Противъ нашего съ Маней желанія, „жениховство” наше, какъ-то само собой, сдѣлалось достояніемъ окружавшей насъ близкой родственной среды... Я поспѣшилъ вернуться въ Головкино къ отцу съ намѣреніемъ съ нимъ обо всемъ переговорить и просить его благословенія. Мама была въ то время въ Москвѣ — ей я написалъ соотвѣтствующее письмо.
Отецъ отнесся къ моей женитьбѣ одобрительно, особенно, когда узналъ мое перерѣшеніе относительно устройства будущей моей жизни и службы. Переѣздъ мой изъ столицы въ земскіе начальники нашего родного Ставропольскаго уѣзда по близости къ нему былъ, видимо, ему очень по душѣ, главнымъ образомъ по тѣмъ соображеніямъ, что тогда и мама вернулась бы на жительство къ нему въ Головкино и стала бы раздѣлять его одиночество.
Рѣшено было вмѣстѣ ѣхать къ Бѣляковымъ въ Нагаткино для переговоровъ болѣе оффиціальнаго характера съ тетей Марьей Ивановной, у которой я долженъ былъ также просить согласія и благословенія на бракъ съ Маней. Все это произошло въ началѣ декабря того же 1892 года.
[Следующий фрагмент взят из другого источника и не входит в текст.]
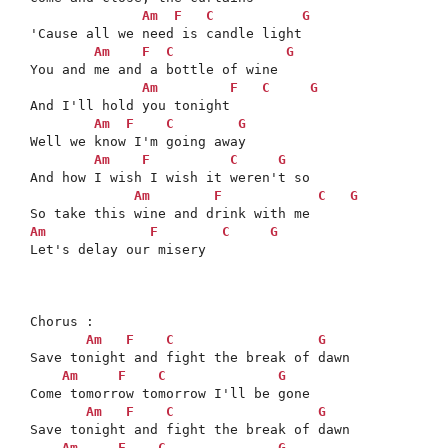
Am
F
C
G
'Cause all we need is candle light

Am
F
C
G
You and me and a bottle of wine 

Am
F
C
G
And I'll hold you tonight

Am
F
C
G
Well we know I'm going away

Am
F
C
G
And how I wish I wish it weren't so

Am
F
C
G
Am
F
C
G
Let's delay our misery 

Chorus : 

Am
F
C
G
Save tonight and fight the break of dawn

Am
F
C
G
Come tomorrow tomorrow I'll be gone

Am
F
C
G
Save tonight and fight the break of dawn

Am
F
C
G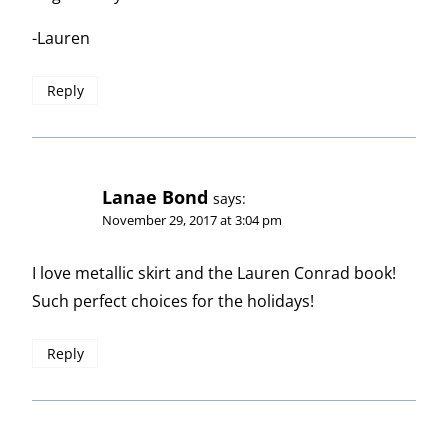
-Lauren
Reply
Lanae Bond
says:
November 29, 2017 at 3:04 pm
I love metallic skirt and the Lauren Conrad book!
Such perfect choices for the holidays!
Reply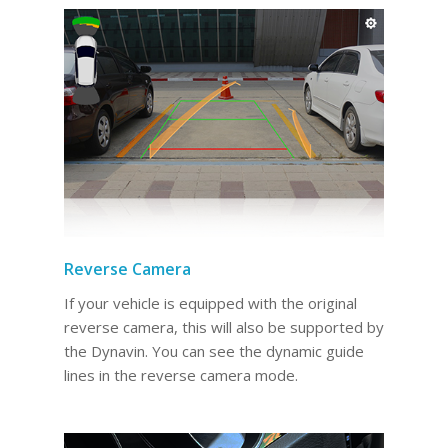
Reverse Camera
If your vehicle is equipped with the original
reverse camera, this will also be supported by
the Dynavin. You can see the dynamic guide
lines in the reverse camera mode.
Проѣздомъ изъ Головкина въ Нагаткино, въ Симбирскѣ я вторично встрѣтился съ Борисомъ Тургеневымъ, и въ этотъ разъ, къ немалому его изумленію и видимой радости, я ему заявилъ, что я передумалъ и рѣшилъ послѣдовать его совѣту — идти въ свой уѣздъ въ земскіе начальники на освободившуюся вакансію. Борисъ меня крѣпко обнялъ, и помню, какъ бьюшіе тогда въ Троицкой гостинницѣ нѣкоторые ставропольцы удивительно тепло и дружески привѣтствовали мое согласіе вернуться въ ихъ среду для совмѣстной земской работы. Меня это въ сильной степени тронуло, подбодрило, и оба довольные — отецъ и я — продолжили свой путь къ Бѣляковымъ, предварительно совмѣстно съ Тургеневымъ оформивъ все необходимое для подачи прошенія Самарскому Губернатору. Жребій былъ брошенъ!
6 декабря въ Бѣляковской семьѣ въ Нагаткинѣ праздновался Николинъ день: старшій братъ Мани - Николай Ѳеодоровичъ справлялъ свои именины. Въ этотъ день былъ разговоръ родителей между собой. Все шло благополучно, лишь тетушка Леонида Афанасьевна затащила меня въ свою комнату, вытаращила на меня свои черные, круглые глаза и грозно спросила: „Александръ, да ты понимаешь ли, что такое женитьба? Имѣй въ виду, что это очень серьезное дѣло. Вѣдь это на всю жизнь рѣшеніе! Тебѣ еле минуло 24 года! Отдаешь ли ты себѣ въ этомъ отчетъ и любишь ли ты Маню настолько, чтобы быть ей достойнымъ мужемъ? Все это вышло у васъ такъ внезапно и неожиданно, что я боюсь за васъ обоихъ, хотя обоихъ и люблю!”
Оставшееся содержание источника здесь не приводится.